Supplied data:
⁂

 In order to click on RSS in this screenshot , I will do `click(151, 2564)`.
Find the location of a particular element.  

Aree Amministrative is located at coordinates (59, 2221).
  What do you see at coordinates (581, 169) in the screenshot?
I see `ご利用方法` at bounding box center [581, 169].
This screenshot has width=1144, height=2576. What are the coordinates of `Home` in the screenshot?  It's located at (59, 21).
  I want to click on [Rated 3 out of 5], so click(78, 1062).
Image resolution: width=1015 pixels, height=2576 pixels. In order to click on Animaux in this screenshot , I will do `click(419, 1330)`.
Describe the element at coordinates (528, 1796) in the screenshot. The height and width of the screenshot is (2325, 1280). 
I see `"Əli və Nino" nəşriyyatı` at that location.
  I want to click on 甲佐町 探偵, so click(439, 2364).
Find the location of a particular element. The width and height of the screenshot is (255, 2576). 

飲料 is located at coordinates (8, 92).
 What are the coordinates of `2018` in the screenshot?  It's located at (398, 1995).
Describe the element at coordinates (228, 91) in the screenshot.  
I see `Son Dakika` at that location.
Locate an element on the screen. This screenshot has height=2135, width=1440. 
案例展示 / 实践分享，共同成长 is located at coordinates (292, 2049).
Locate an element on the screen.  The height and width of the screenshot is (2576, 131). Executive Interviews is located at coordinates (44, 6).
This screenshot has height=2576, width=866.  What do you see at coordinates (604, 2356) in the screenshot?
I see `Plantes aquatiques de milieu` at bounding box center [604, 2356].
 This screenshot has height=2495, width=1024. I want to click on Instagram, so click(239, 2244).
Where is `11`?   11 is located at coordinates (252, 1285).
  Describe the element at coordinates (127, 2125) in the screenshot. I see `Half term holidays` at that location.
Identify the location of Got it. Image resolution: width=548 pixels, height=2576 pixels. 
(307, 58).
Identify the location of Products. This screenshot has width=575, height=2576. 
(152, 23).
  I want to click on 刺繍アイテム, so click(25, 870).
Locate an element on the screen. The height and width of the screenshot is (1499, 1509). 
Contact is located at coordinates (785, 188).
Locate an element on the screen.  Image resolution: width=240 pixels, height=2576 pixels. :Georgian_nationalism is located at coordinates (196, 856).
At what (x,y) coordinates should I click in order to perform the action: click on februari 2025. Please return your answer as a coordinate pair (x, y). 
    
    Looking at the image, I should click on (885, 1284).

⁂

The problem: From the records above, report the count of lines containing "will" and nothing more.

Reply to the exercise: 2